WHAT IS BEING ASKED: From the records below, copy out each line that has the word "recent".
-*-
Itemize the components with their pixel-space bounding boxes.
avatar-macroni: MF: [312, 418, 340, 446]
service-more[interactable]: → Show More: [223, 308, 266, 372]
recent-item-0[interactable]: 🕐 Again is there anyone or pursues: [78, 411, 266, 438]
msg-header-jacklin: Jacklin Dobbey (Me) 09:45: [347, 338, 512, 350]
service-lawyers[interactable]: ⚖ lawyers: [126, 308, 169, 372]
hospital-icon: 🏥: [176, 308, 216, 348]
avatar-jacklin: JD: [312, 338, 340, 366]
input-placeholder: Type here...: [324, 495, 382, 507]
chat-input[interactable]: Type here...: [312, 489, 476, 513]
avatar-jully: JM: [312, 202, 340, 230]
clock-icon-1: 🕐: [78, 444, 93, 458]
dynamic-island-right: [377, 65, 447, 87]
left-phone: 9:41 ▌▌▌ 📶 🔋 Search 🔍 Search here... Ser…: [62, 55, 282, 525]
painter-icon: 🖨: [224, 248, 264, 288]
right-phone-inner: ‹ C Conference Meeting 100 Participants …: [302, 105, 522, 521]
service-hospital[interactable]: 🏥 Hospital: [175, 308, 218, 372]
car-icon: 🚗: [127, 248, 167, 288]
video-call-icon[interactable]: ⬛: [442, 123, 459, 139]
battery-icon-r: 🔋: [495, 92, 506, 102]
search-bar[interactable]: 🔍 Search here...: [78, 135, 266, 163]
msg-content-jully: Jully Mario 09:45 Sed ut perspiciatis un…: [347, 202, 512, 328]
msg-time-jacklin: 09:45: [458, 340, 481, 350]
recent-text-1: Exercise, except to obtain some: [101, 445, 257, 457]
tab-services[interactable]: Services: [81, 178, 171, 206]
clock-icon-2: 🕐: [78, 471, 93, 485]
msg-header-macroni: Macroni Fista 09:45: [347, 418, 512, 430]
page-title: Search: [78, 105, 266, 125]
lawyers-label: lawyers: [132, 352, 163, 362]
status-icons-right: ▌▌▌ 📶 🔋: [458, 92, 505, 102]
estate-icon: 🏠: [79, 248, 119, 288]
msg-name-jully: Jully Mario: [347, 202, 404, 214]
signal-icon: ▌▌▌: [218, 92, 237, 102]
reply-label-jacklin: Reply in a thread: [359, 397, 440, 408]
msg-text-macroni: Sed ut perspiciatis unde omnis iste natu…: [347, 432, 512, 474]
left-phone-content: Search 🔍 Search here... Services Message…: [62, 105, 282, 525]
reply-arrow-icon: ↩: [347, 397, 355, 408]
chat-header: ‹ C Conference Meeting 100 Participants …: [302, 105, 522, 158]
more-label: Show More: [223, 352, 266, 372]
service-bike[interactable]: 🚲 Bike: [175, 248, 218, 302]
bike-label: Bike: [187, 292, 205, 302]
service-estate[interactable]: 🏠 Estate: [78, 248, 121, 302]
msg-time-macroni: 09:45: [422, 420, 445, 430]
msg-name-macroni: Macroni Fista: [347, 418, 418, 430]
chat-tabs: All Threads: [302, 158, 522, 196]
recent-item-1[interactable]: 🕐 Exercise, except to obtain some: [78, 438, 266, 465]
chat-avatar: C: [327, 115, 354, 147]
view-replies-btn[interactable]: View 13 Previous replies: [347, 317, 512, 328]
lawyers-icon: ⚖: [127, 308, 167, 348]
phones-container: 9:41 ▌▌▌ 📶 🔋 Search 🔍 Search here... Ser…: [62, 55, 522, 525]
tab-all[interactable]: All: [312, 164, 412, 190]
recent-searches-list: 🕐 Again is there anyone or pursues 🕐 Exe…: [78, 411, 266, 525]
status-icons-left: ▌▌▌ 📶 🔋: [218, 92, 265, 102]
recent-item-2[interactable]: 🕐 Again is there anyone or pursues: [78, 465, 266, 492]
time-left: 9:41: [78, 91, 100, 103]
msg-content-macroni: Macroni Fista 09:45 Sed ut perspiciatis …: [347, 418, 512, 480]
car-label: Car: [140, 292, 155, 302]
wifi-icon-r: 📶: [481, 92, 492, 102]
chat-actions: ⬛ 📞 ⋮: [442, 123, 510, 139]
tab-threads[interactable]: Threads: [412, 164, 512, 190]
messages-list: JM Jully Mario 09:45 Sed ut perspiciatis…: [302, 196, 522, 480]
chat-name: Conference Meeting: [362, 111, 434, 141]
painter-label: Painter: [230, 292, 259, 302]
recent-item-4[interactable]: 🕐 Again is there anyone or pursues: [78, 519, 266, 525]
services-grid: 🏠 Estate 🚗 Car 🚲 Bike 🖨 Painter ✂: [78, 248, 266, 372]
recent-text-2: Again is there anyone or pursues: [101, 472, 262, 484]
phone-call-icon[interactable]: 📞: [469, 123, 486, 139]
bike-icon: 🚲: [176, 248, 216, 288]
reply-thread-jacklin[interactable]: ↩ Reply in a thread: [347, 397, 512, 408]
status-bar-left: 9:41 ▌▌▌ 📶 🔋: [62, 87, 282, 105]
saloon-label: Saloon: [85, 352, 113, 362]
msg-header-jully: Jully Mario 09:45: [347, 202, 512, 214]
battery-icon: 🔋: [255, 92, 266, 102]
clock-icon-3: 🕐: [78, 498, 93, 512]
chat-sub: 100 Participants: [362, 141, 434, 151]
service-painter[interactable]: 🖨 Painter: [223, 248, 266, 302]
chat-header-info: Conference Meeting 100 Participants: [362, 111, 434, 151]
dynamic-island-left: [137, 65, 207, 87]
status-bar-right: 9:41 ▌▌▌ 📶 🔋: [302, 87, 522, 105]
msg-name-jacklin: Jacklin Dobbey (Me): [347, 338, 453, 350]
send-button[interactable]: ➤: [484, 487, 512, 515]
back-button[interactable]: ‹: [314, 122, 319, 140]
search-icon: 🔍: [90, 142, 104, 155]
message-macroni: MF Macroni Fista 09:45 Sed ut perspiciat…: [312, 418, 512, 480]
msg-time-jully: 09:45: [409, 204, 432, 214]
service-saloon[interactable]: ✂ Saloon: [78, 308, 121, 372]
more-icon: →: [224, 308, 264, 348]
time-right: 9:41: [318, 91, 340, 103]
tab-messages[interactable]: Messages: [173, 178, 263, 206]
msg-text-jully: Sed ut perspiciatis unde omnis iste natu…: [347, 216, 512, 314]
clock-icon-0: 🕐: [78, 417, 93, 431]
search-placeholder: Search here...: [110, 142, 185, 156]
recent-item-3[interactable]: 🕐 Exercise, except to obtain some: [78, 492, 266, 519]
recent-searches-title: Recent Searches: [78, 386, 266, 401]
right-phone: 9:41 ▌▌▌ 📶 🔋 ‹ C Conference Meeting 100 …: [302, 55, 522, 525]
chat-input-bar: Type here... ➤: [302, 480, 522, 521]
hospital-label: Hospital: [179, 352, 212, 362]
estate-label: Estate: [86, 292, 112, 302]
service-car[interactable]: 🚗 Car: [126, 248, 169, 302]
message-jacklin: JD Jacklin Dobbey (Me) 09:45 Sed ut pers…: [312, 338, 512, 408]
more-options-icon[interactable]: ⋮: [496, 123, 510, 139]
-*-
SOLUTION FOR THIS PROBLEM:
recent-item-0[interactable]: 🕐 Again is there anyone or pursues: [78, 411, 266, 438]
recent-text-1: Exercise, except to obtain some: [101, 445, 257, 457]
recent-item-1[interactable]: 🕐 Exercise, except to obtain some: [78, 438, 266, 465]
recent-searches-list: 🕐 Again is there anyone or pursues 🕐 Exe…: [78, 411, 266, 525]
recent-item-2[interactable]: 🕐 Again is there anyone or pursues: [78, 465, 266, 492]
recent-item-4[interactable]: 🕐 Again is there anyone or pursues: [78, 519, 266, 525]
recent-text-2: Again is there anyone or pursues: [101, 472, 262, 484]
recent-item-3[interactable]: 🕐 Exercise, except to obtain some: [78, 492, 266, 519]
recent-searches-title: Recent Searches: [78, 386, 266, 401]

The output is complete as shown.